Configuring and Monitoring Service Apps
Configuration Parameters
Service Apps typically read there configuration from their oConfig.json
file.
The default setup provides such a sample file in res/oConfigNode.json
. When building the service app, the file is copied into the dist
folder, and renamed to oConfig.json
.
Parameters can be set either in the oConfig.json
file, or on the command line parameter using the --
syntax. The two examples below are therefore equivalent:
- oConfig.json syntax:
"myparameter": "somevalue"
- command line parameter:
npm run serve:node -- myparameter=somevalue
Parameter | Sample value | Documentation |
---|---|---|
sc.app | 01888abcd8e4e5fa301c | The tag of the Service App to be launched. |
sc.production | true | Set to true to enable some optimizations relevant in production. In particular, when true apps no longer subscribe to changes to the application graph (which is not supposed to happen in production). |
sc.remoteactiontimeout | 20000 | The number of milliseconds after which a remote action will timeout. Increase this value if the Remote Actions have some slow processing. |
defaultHost | myinstance.olympe.io | The instance to connect to, with good default values for the server , bus and data parameters (see below for more details). For front-ends, the default value of defaultHost is the hostname of the URL, for backends, it is localhost . |
bus.vhost | myinstance | The bus vhost to connect to. |
auth.autoLogin | true | Whether to use auth.autoUser and auth.autoPassword for authentication. |
auth.autoUser | username | The username to use to connect to the Olympe Orchestrator. |
auth.autoPassword | password | The password to use to connect to the Olympe Orchestrator. |
host.processProbe | true | Whether to enable the /readiness probe for automatic restart (see below). Set to true by default. |
Custom Network Configurations
The following parameters are available for advanced configurations, and override the defaultHost
defaults.
Parameter | Sample value | Documentation |
---|---|---|
server.host | myinstance.olympe.io | The hostname or IP address where to reach the Olympe Orchestrator. |
server.port | 443 | The port to be used. |
server.ssl | true | Whether to enable HTTPS / WSS or not. |
bus.host , bus.port , bus.ssl , bus.path | Enable configuring the connection to the message broker used for UI App - Service App and Service App - Service App communications. | |
data.httpHost , data.httpPort , data.httpSSL , data.httpPath | For advanced datasource configuration. |
Ensuring that Service Apps are running
Olympe service apps have a default endpoint that Kubernetes or other infrastructure managers can use to monitor their well being. This healthcheck endpoint is accessible on /readiness
on port 3141
. Upon success, the endpoint returns a code 200
, with details in the response body. If something goes wrong, the endpoint returns a 500
code, with details in the response body. Infrastructure managers can use that /readiness
probe to automatically restart failing processes.
Default Checks
The default health checks validate the following elements:
- The connection to the Olympe Orchestrator is active
- The service app is authenticated (i.e. not running as guest)
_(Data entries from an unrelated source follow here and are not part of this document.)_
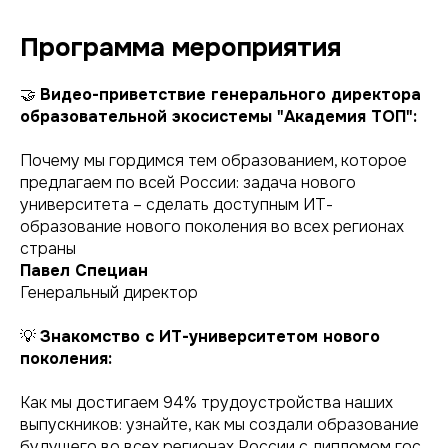
Программа мероприятия
🤝
Видео-приветствие генерального директора
образовательной экосистемы "Академия ТОП":
Почему мы гордимся тем образованием, которое
предлагаем по всей России: задача нового
университета – сделать доступным ИТ-
образование нового поколения во всех регионах
страны
Павел Специан
Генеральный директор
💡
Знакомство с ИТ-университетом нового
поколения:
Как мы достигаем 94% трудоустройства наших
выпускников: узнайте, как мы создали образование
будущего во всех регионах России с дипломом гос.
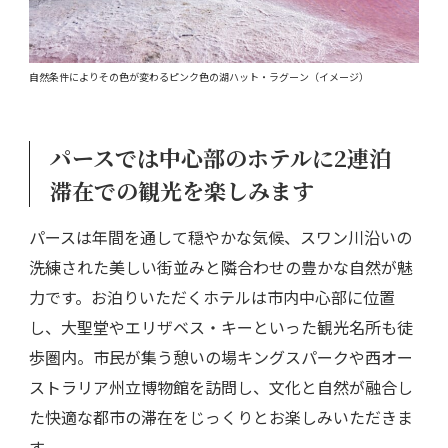
自然条件によりその色が変わるピンク色の湖ハット・ラグーン（イメージ）
パースでは中心部のホテルに2連泊
滞在での観光を楽しみます
パースは年間を通して穏やかな気候、スワン川沿いの
洗練された美しい街並みと隣合わせの豊かな自然が魅
力です。お泊りいただくホテルは市内中心部に位置
し、大聖堂やエリザベス・キーといった観光名所も徒
歩圏内。市民が集う憩いの場キングスパークや西オー
ストラリア州立博物館を訪問し、文化と自然が融合し
た快適な都市の滞在をじっくりとお楽しみいただきま
す。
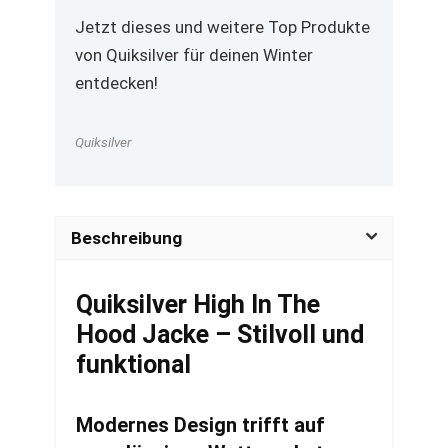
Jetzt dieses und weitere Top Produkte
von Quiksilver für deinen Winter
entdecken!
Quiksilver
Beschreibung
Quiksilver High In The
Hood Jacke – Stilvoll und
funktional
Modernes Design trifft auf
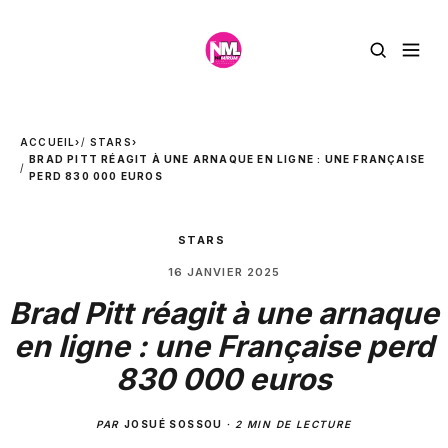
ACCUEIL
›
STARS
›
BRAD PITT RÉAGIT À UNE ARNAQUE EN LIGNE : UNE FRANÇAISE
PERD 830 000 EUROS
STARS
16 JANVIER 2025
Brad Pitt réagit à une arnaque
en ligne : une Française perd
830 000 euros
PAR
JOSUÉ SOSSOU
·
2 MIN DE LECTURE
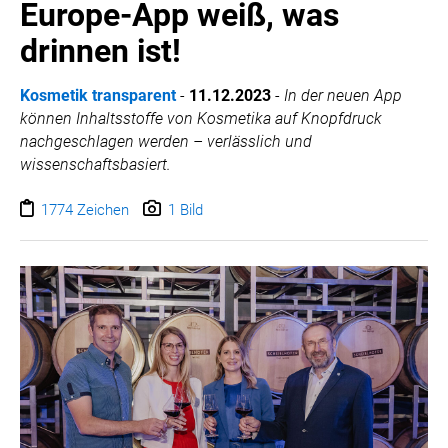
Europe-App weiß, was
drinnen ist!
Kosmetik transparent
-
11.12.2023
-
In der neuen App
können Inhaltsstoffe von Kosmetika auf Knopfdruck
nachgeschlagen werden – verlässlich und
wissenschaftsbasiert.
1774 Zeichen
1 Bild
- The service app is connected to the bus
- (If applicable) Data sources are accessible
Additional checks can be implemented within applications, e.g. to verify connectivity to external services, databases, storage, etc.
Implementing Custom Health Checks in DRAW
DRAW provides a Register Health Check
brick, to be used within a Service running in the Service App to be monitored. The brick shall output either a Control Flow if all is well, or an Error Flow otherwise. See the brick documentation for more details.